7. ElectricalUnion ◴[] No.35397255{4}[source]
Exactly, the software supplier isn't paying for RAM.
8. pdntspa ◴[] No.35397724[source]
So let's toss management and go write good code for the principle of it, and not business bullshit calculus
replies(1): >>35400498 #
9. somesortofsystm ◴[] No.35399394{3}[source]
>Tragedy of the commons.

Tragedy of folks forgetting how to program.

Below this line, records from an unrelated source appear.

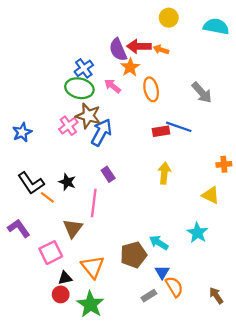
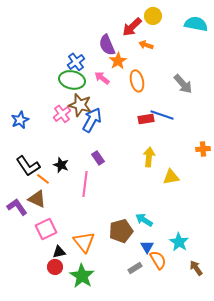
red arrow: (139, 46) -> (132, 27), moved, turned -45
yellow triangle: (211, 195) -> (171, 177), moved, turned -36
brown triangle: (73, 228) -> (37, 199), moved, turned -42
cyan star: (197, 233) -> (179, 242), moved

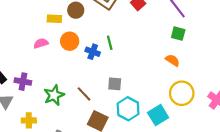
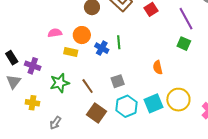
yellow rectangle: (54, 19) -> (71, 52), moved
orange semicircle: (172, 60) -> (158, 67), moved, turned -144
gray square: (115, 84) -> (118, 81), turned -32
cyan square: (158, 115) -> (153, 103), moved

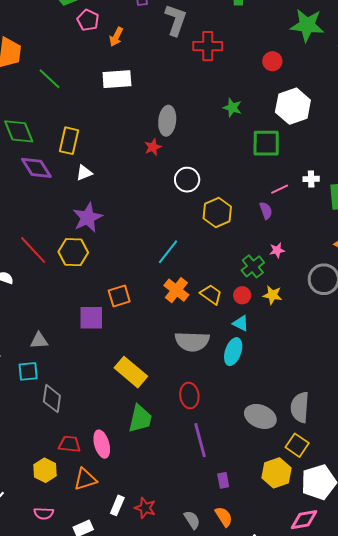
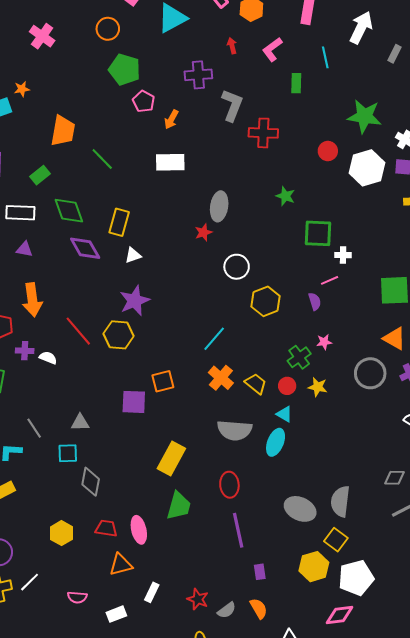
white hexagon: (293, 106) -> (367, 168), moved
white cross: (311, 179) -> (343, 255), moved
yellow rectangle: (131, 372) -> (171, 458), turned 76
yellow hexagon: (45, 470) -> (61, 533), moved
red star: (145, 508) -> (198, 599), moved
gray semicircle: (192, 520) -> (227, 610), turned 84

This mmap() "trick" isn't a trick, its a standard practice for anyone who has cut their teeth on POSIX or embedded. See also mlock()/munlock() ..

replies(1): >>35399782 #
10. jart ◴[] No.35399782{4}[source]
Well that's exactly the thing. They haven't. We're talking about a group of people here who live inside scientific papers and jupyter notebooks. They're able to make machines literally think, but you'd be pushing them out of their comfort zone if you stuck them in front of something like Emacs with C. Some people like GG, Jeff Dean, etc. are strong in both skill sets, but they're outliers.
11. shakow ◴[] No.35400498[source]
Good, tell me how your company will be doing.

What people sometimes fail to understand is that code is a mean to an end, not an end in itself.

If you want to make code for itself, work on an opensource and/or personal project. If you are paid to work on something, you're paid for the something to get out, not for it to feature the best code ever.

replies(1): >>35400892 #
12. pdntspa ◴[] No.35400892{3}[source]
With the margins that tech makes, many companies could certainly afford to care more about code quality. But they don't, instead it gets stuffed into cash reserves where the money sits idle, doing nothing but enriching shareholders.

Or hiring useless business people to install around the periphery of engineering. Which is funny because now tech is letting all those folks go.